Section output:CommLink:<stream>:

<stream> The stream name in the archive and in the Apache Kafka topics.

Logs will be fed into the stream name received.<tenant>.<stream>.

{} means at the end that there are no options for this output.

Note

Generic options for output: applies as well. Such as debug: true for a troubleshooting.

Multiple sources

The collector can handle multiple log sources (event lanes) from the one instance. For each source, add input:.. and output:CommLink:... section to the configuration.

Example

connection:CommLink:commlink:
  url: https://recv.logman.example.com/

# First (TCP) log source
input:Stream:LogSource1:
  address: 8888  # Listen on TCP/8888
  output: tcp-8888

output:CommLink:tcp-8888: {}

# Second (UDP) log source
input:Datagram:LogSource2:
  address: 8889  # Listen on UDP/8889
  output: udp-8889

output:CommLink:udp-8889: {}

# Third (UDP + TCP) log source
input:Stream:LogSource3s:
  address: 8890  # Listen on TCP/8890
  output: p-8890

input:Datagram:LogSource3d:
  address: 8890  # Listen on UDP/8890
  output: p-8890

output:CommLink:p-8890: {}

Warning

Log sources collected by a one instance of the collector must share one tenant.

Delivery methods

When a collector is online, logs and other events are deliverted instantly over the Websocket.

When a collector is offline, logs are stored in the offline buffer and once the collector become online, buffered logs are synced back. This delivery method is called syncback. Buffered logs are uploaded using HTTP PUT request.

Offline buffer

When the collector is not connected to a receiver, logs are stored in the collector local buffer and uploaded to the receiver as soon as the connectivity is restored.

Buffered logs are compressed using xz when stored in the offline buffer.

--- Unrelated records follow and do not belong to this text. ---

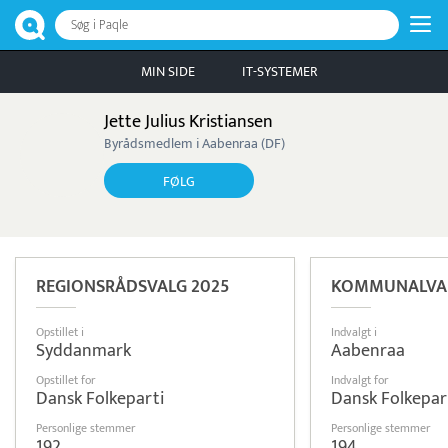
Søg i Paqle
MIN SIDE
IT-SYSTEMER
Jette Julius Kristiansen
Byrådsmedlem i Aabenraa (DF)
FØLG
REGIONSRÅDSVALG 2025
KOMMUNALVAL
Opstillet i
Indvalgt i
Syddanmark
Aabenraa
Opstillet for
Indvalgt for
Dansk Folkeparti
Dansk Folkepar
Personlige stemmer
Personlige stemmer
192
194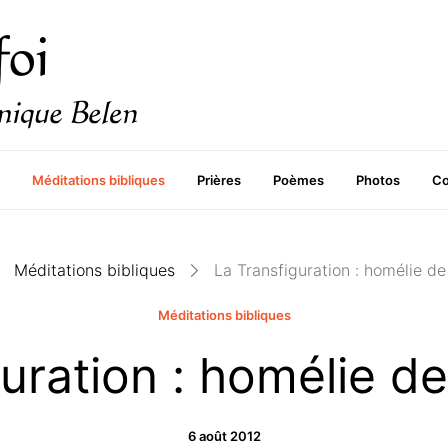
Méditations bibliques
Prières
Poèmes
Photos
Co
Méditations bibliques
La Transfiguration : homélie d
Méditations bibliques
guration : homélie d
6 août 2012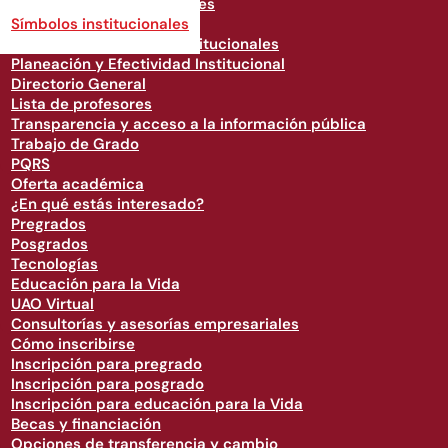
Documentos Institucionales
Símbolos institucionales
Órganos de Gobierno Institucionales
Planeación y Efectividad Institucional
Directorio General
Lista de profesores
Transparencia y acceso a la información pública
Trabajo de Grado
PQRS
Oferta académica
¿En qué estás interesado?
Pregrados
Posgrados
Tecnologías
Educación para la Vida
UAO Virtual
Consultorías y asesorías empresariales
Cómo inscribirse
Inscripción para pregrado
Inscripción para posgrado
Inscripción para educación para la Vida
Becas y financiación
Opciones de transferencia y cambio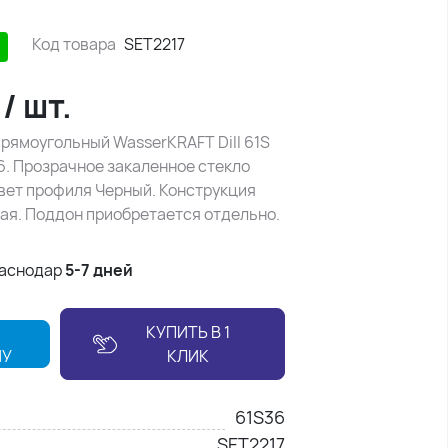
Код товара
SET2217
₽
/
шт.
рямоугольный WasserKRAFT Dill 61S
6. Прозрачное закаленное стекло
цвет профиля Черный. Конструкция
ая. Поддон приобретается отдельно.
раснодар
5-7 дней
КУПИТЬ В 1
НУ
КЛИК
61S36
SET2217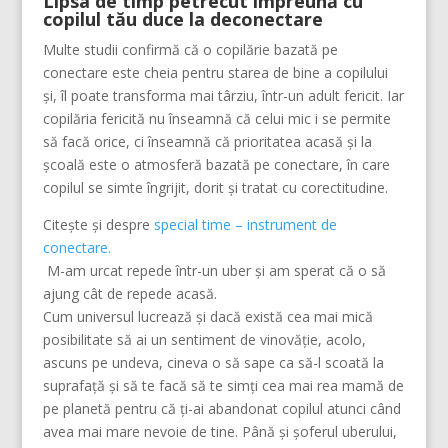
Lipsa de timp petrecut împreună cu
copilul tău duce la deconectare
Multe studii confirmă că o copilărie bazată pe
conectare este cheia pentru starea de bine a copilului
și, îl poate transforma mai târziu, într-un adult fericit. Iar
copilăria fericită nu înseamnă că celui mic i se permite
să facă orice, ci înseamnă că prioritatea acasă și la
școală este o atmosferă bazată pe conectare, în care
copilul se simte îngrijit, dorit și tratat cu corectitudine.
Citește și despre
special time – instrument de
conectare.
M-am urcat repede într-un uber și am sperat că o să
ajung cât de repede acasă.
Cum universul lucrează și dacă există cea mai mică
posibilitate să ai un sentiment de vinovăție, acolo,
ascuns pe undeva, cineva o să sape ca să-l scoată la
suprafață și să te facă să te simți cea mai rea mamă de
pe planetă pentru că ți-ai abandonat copilul atunci când
avea mai mare nevoie de tine. Până și șoferul uberului,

The local buffer is a directory on the filesystem, the location of this folder can be configured:

[general]
buffer_dir=/var/lib/lmio-receiver/buffer

Warning

The collector monitors an available disk capacity in this folder and it will stop buffering logs when less than 5% of the disk space is free.

Reconnection during housekeeping

The collector reconnects every day during housekeeping - typically at 4:00 in the morning. This is to restore balanced distribution of connected collectors across the cluster.